• Information given

>>>

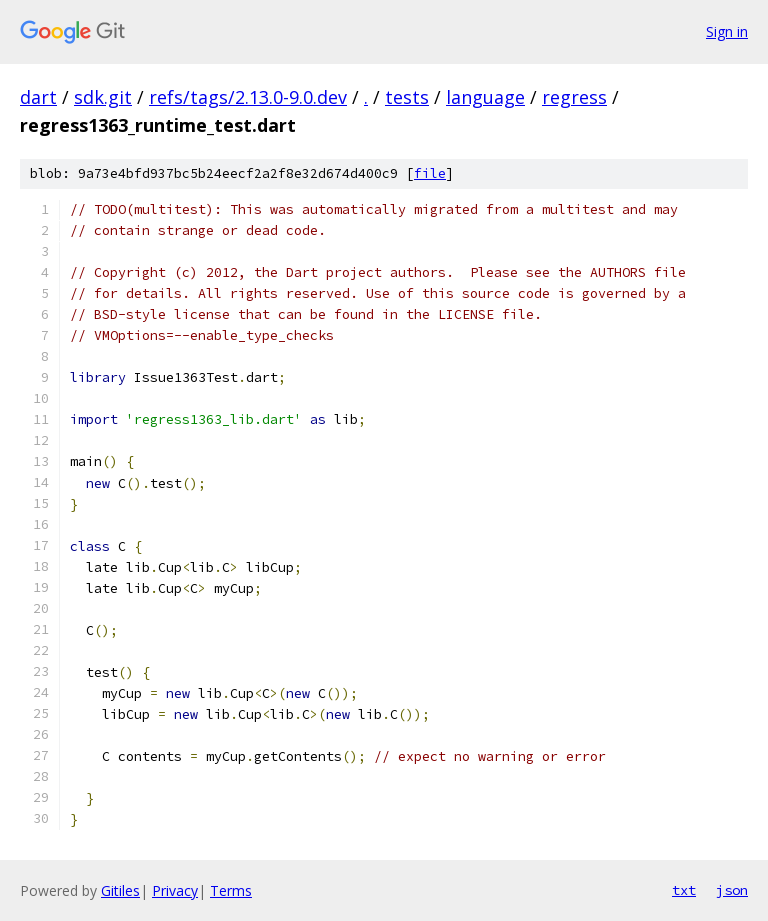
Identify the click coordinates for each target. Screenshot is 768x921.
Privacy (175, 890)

<<<
>>>

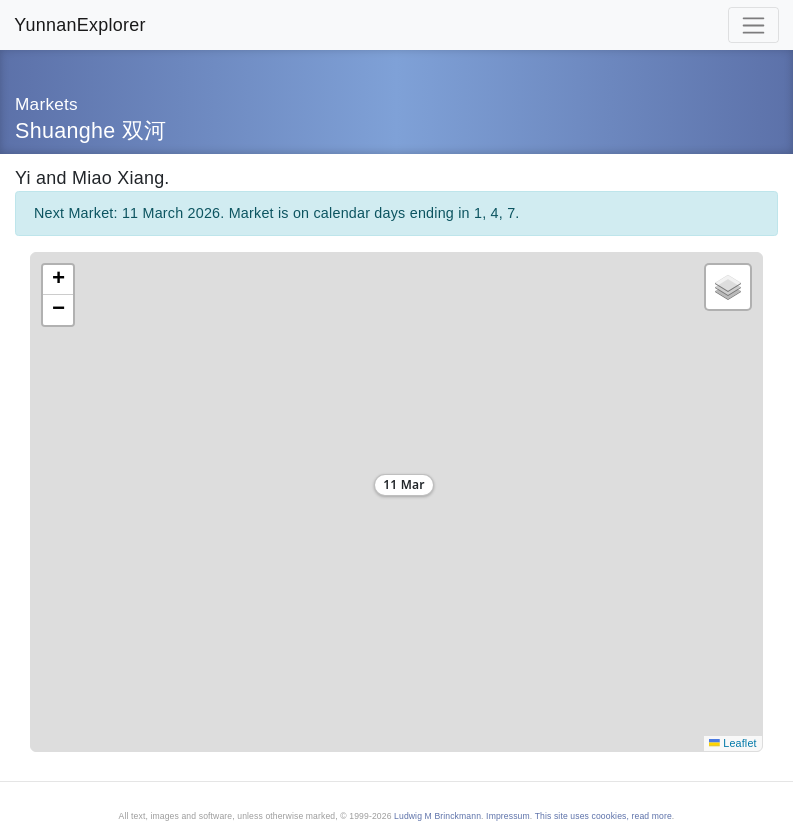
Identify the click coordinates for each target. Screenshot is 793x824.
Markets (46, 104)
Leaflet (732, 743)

<<<

• Assignment
Scan the lines above, and whenever one holds the string "target", copy it.

• Completed task
Identify the click coordinates for each target. Screenshot is 768x921.
Identify the click coordinates for each target. Screenshot is 793x824.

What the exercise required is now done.